Dive Brief:
- The Food and Drug Administration has approved Medicines Development for Global Health's oral antiparasitic drug moxidectin for the treatment of river blindness in adults and adolescents. MDGH is the first nonprofit to be handed a priority review voucher (PRV) under the tropical disease PRV program.
- The approval is based on two pivotal studies, both of which showed that moxidectin was significantly better than standard-of-care at suppressing the parasite worm larvae in the skin.
- River blindness is caused by the parasitic worm Onchocerca volvulus, and symptoms include skin itching and disfigurement, as well as visual impermanent or blindness. Around 120 million people worldwide are at risk of the disease, with 96% in Africa.
Dive Insight:
Tropical diseases, including parasitic infections, are particularly problematic in low- and middle-income countries, where there is little budget for drugs and healthcare, and as such few incentives for companies and financiers to invest in the field. To boost the market, the Food and Drug Administration created its PRV program, which awards the valuable vouchers to companies that successfully develop treatments for tropical or rare pediatric illnesses.
Each voucher can then be used on a future drug project to cut the regulatory review time from the standard 10 months to six months.
"This voucher to MDGH exemplifies the original spirit of the program — to create incentives for research and development in neglected diseases," said John Reeder, director of the World Health Organization Special Program for Research and Training in Tropical Diseases (TDR), in a June 13 statement.

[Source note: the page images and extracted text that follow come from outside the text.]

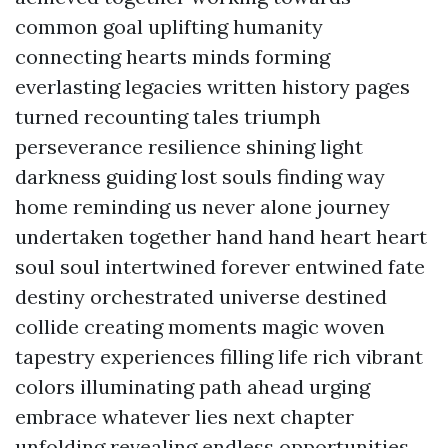
common goal uplifting humanity
connecting hearts minds forming
everlasting legacies written history pages
turned recounting tales triumph
perseverance resilience shining light
darkness guiding lost souls finding way
home reminding us never alone journey
undertaken together hand hand heart heart
soul soul intertwined forever entwined fate
destiny orchestrated universe destined
collide creating moments magic woven
tapestry experiences filling life rich vibrant
colors illuminating path ahead urging
embrace whatever lies next chapter
unfolding revealing endless opportunities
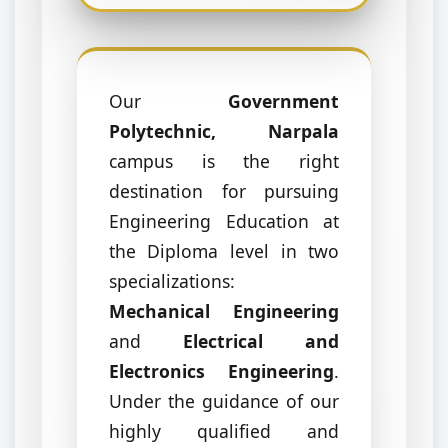
Our
Government
Polytechnic, Narpala
campus is the right
destination for pursuing
Engineering Education at
the Diploma level in two
specializations:
Mechanical Engineering
and
Electrical and
Electronics Engineering
.
Under the guidance of our
highly qualified and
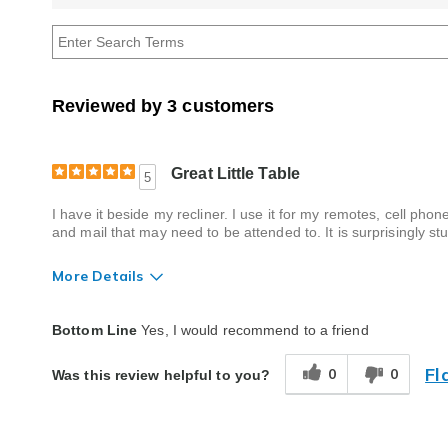
reviews
by
Age
Reviewed by 3 customers
Great Little Table
5
I have it beside my recliner. I use it for my remotes, cell p
and mail that may need to be attended to. It is surprisingly stu
More Details
Quality
Excellent
Bottom Line
Yes, I would recommend to a friend
Fl
0
0
Was this review helpful to you?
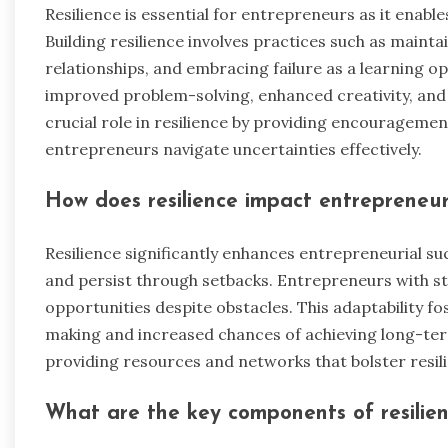
Resilience is essential for entrepreneurs as it enabl
Building resilience involves practices such as maint
relationships, and embracing failure as a learning op
improved problem-solving, enhanced creativity, and
crucial role in resilience by providing encouragemen
entrepreneurs navigate uncertainties effectively.
How does resilience impact entrepreneur
Resilience significantly enhances entrepreneurial su
and persist through setbacks. Entrepreneurs with str
opportunities despite obstacles. This adaptability f
making and increased chances of achieving long-ter
providing resources and networks that bolster resi
What are the key components of resilie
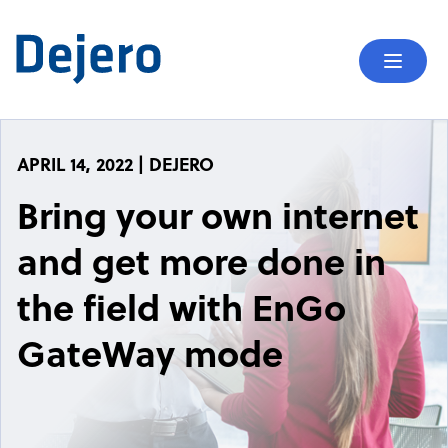
Skip to content
Mobil
APRIL 14, 2022 | DEJERO
Bring your own internet
and get more done in
the field with EnGo
GateWay mode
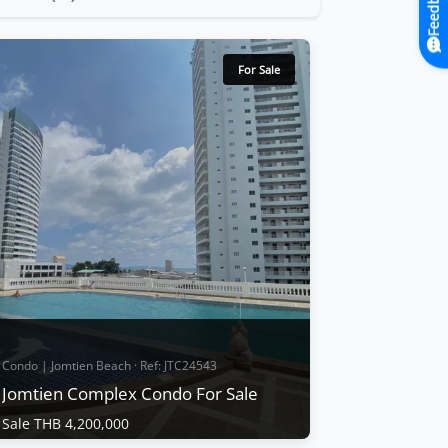
Feedback
For Sale
Condo | Jomtien Beach · Ref: JTC24543
n Complex
Jomtien Complex Condo For Sale
Sale THB 4,200,000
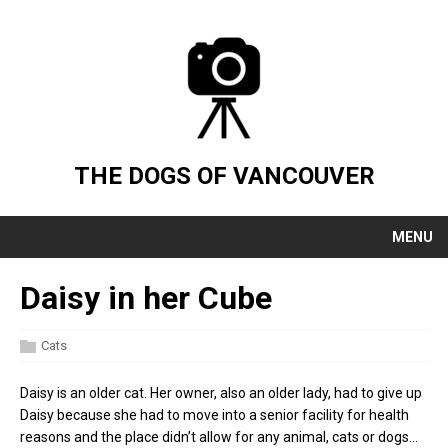
THE DOGS OF VANCOUVER
MENU
Daisy in her Cube
Cats
Daisy is an older cat. Her owner, also an older lady, had to give up
Daisy because she had to move into a senior facility for health
reasons and the place didn’t allow for any animal, cats or dogs…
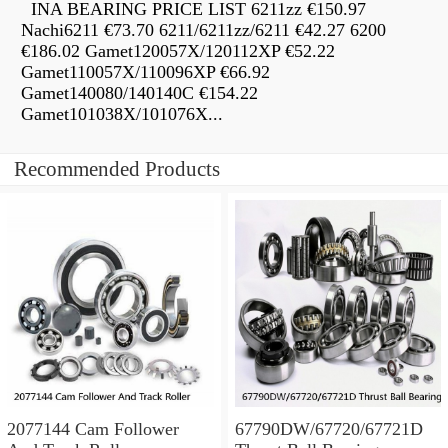
INA BEARING PRICE LIST 6211zz €150.97
Nachi6211 €73.70 6211/6211zz/6211 €42.27 6200
€186.02 Gamet120057X/120112XP €52.22
Gamet110057X/110096XP €66.92
Gamet140080/140140C €154.22
Gamet101038X/101076X...
Recommended Products
2077144 Cam Follower
67790DW/67720/67721D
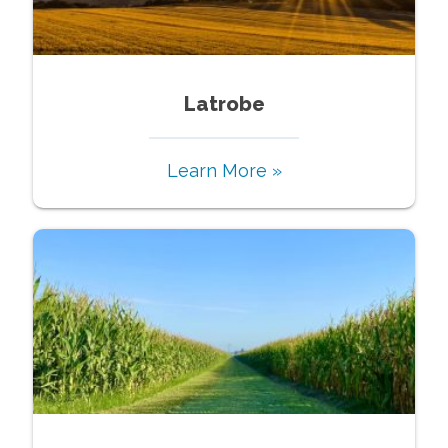
Latrobe
Learn More »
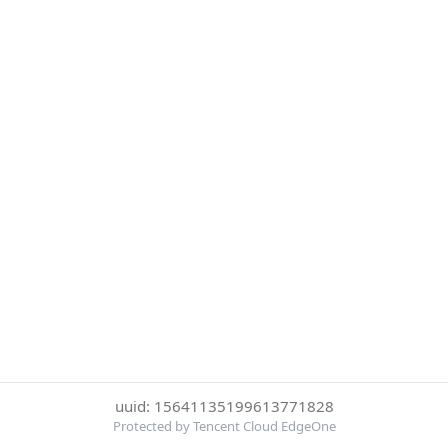
uuid: 15641135199613771828
Protected by Tencent Cloud EdgeOne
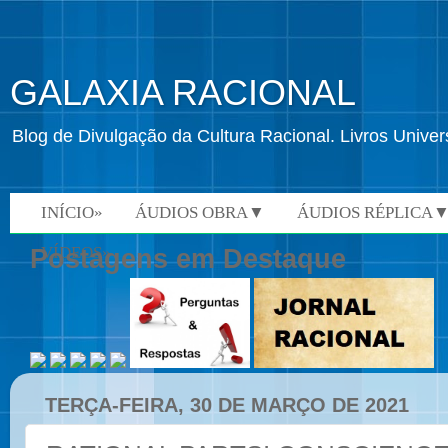
GALAXIA RACIONAL
Blog de Divulgação da Cultura Racional. Livros Univ
INÍCIO»
ÁUDIOS OBRA▼
ÁUDIOS RÉPLICA
VÍDEOS»
Postagens em Destaque
TERÇA-FEIRA, 30 DE MARÇO DE 2021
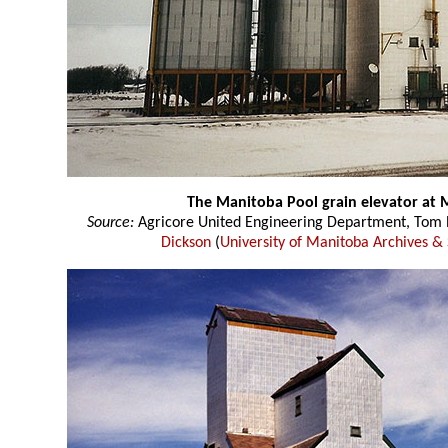
The Manitoba Pool grain elevator at
Source:
Agricore United Engineering Department, Tom P
Dickson
(
University of Manitoba Archives & 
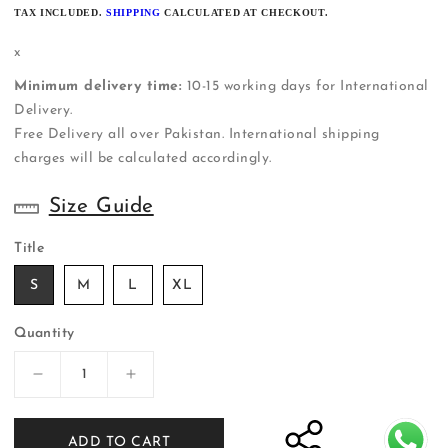
PRICE
TAX INCLUDED.
SHIPPING
CALCULATED AT CHECKOUT.
x
Minimum delivery time:
10-15 working days for International
Delivery.
Free Delivery all over Pakistan. International shipping
charges will be calculated accordingly.
Size Guide
Title
S
M
L
XL
Quantity
Decrease
Increase
quantity
quantity
for
for
ADD TO CART
ER-
ER-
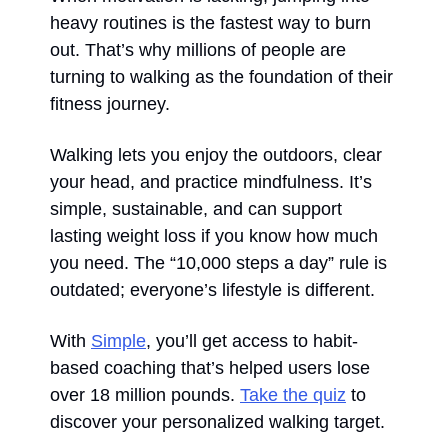
heavy routines is the fastest way to burn 
out. That’s why millions of people are 
turning to walking as the foundation of their 
fitness journey.
Walking lets you enjoy the outdoors, clear 
your head, and practice mindfulness. It’s 
simple, sustainable, and can support 
lasting weight loss if you know how much 
you need. The “10,000 steps a day” rule is 
outdated; everyone’s lifestyle is different.
With 
Simple
, you’ll get access to habit-
based coaching that’s helped users lose 
over 18 million pounds. 
Take the quiz
 to 
discover your personalized walking target.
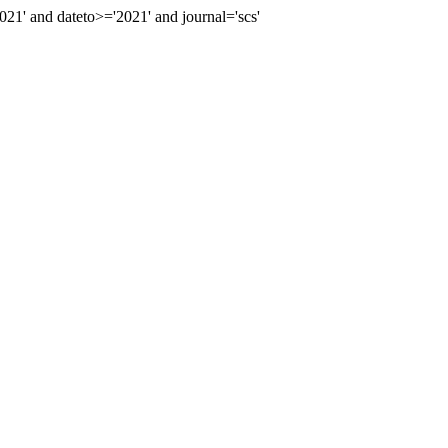
' and dateto>='2021' and journal='scs'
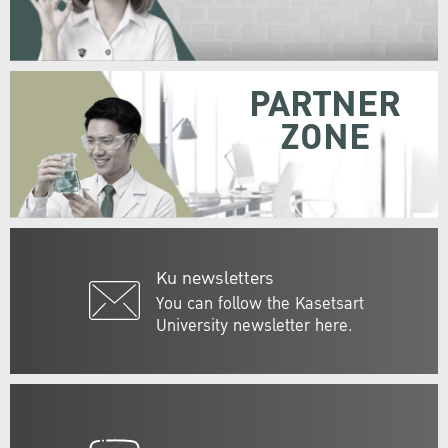
PARTNER
ZONE
Ku newsletters
You can follow the Kasetsart
University newsletter here.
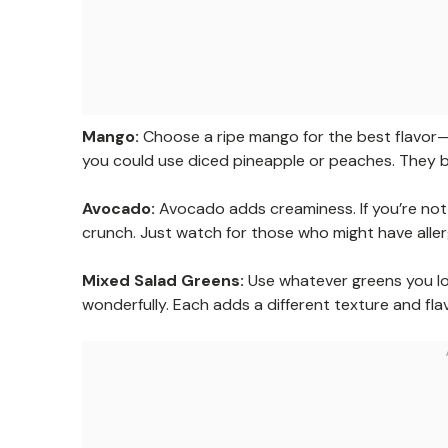
Mango:
Choose a ripe mango for the best flavor—loo
you could use diced pineapple or peaches. They br
Avocado:
Avocado adds creaminess. If you’re not a
crunch. Just watch for those who might have aller
Mixed Salad Greens:
Use whatever greens you lo
wonderfully. Each adds a different texture and flav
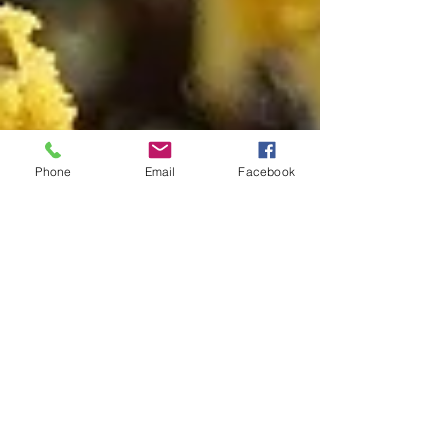
Phone
Email
Facebook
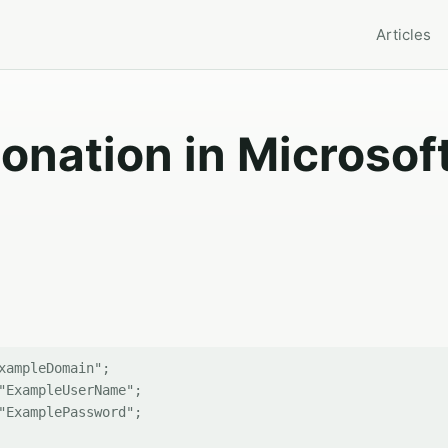
Articles
onation in Microsof
xampleDomain";

"ExampleUserName";

"ExamplePassword"; 
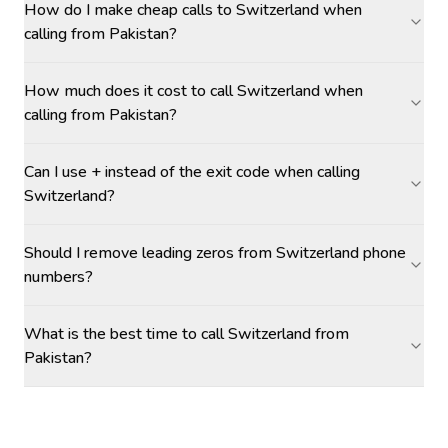
How do I make cheap calls to Switzerland when
calling from Pakistan?
How much does it cost to call Switzerland when
calling from Pakistan?
Can I use + instead of the exit code when calling
Switzerland?
Should I remove leading zeros from Switzerland phone
numbers?
What is the best time to call Switzerland from
Pakistan?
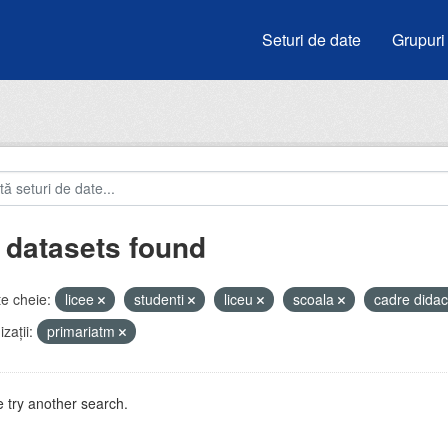
Seturi de date
Grupuri
 datasets found
e cheie:
licee
studenti
liceu
scoala
cadre didac
zații:
primariatm
 try another search.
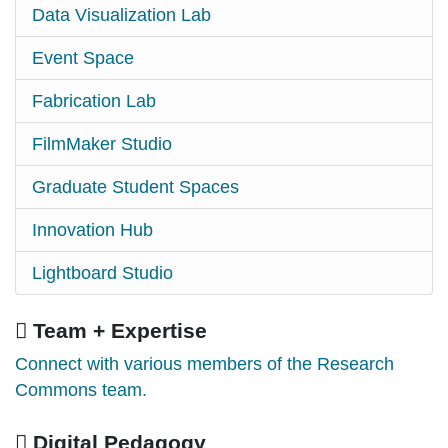
Data Visualization Lab
Event Space
Fabrication Lab
FilmMaker Studio
Graduate Student Spaces
Innovation Hub
Lightboard Studio
Team + Expertise
Connect with various members of the Research
Commons team.
Digital Pedagogy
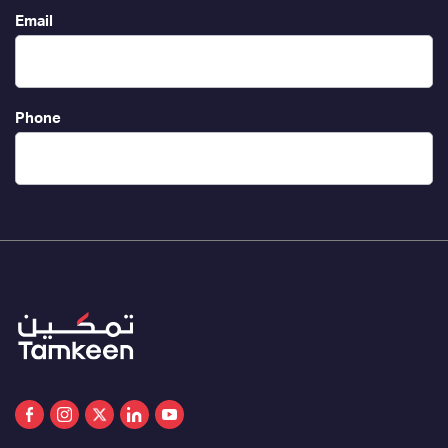
Email
Phone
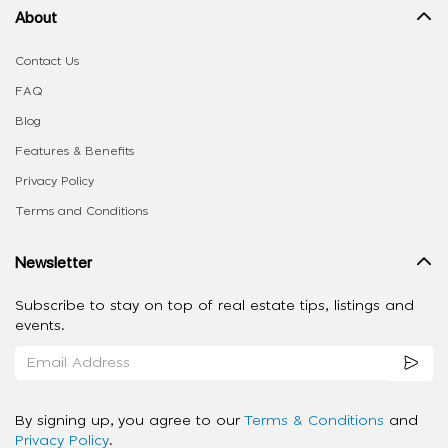
About
Contact Us
FAQ
Blog
Features & Benefits
Privacy Policy
Terms and Conditions
Newsletter
Subscribe to stay on top of real estate tips, listings and
events.
By signing up, you agree to our
Terms & Conditions
and
Privacy Policy
.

While helpful for other pipeline programs, PRVs can also be sold — making them a very valuable currency in the pharma world. In April 2018, Spark Therapeutics sold a PRV to Jazz Pharmaceuticals for $110 million. That is well below the record-breaking PRV transaction between AbbVie and United Therapeutics in 2015, which totaled $350 million, yet still showcases how PRVs can be a valuable cash injection.
For a nonprofit like MDGH, focused on developing affordable medicines and vaccines for low-income countries, such an injection would be quite powerful.
The moxidectin research at MDGH was supported by WHO's TDR, and by a $13 million investment from the Global Health Investment Fund. Moxidectin research is ongoing too: in river blindness in children; in the treatment and prevention of scabies; in the treatment of worm infections; and in lymphatic filariasis.
"FDA approval is a momentous achievement for any biopharmaceutical company, but it is a particularly rare and exciting event in the neglected diseases setting," Mark Sullivan, founder and managing director of MDGH, said in the June 13 statement.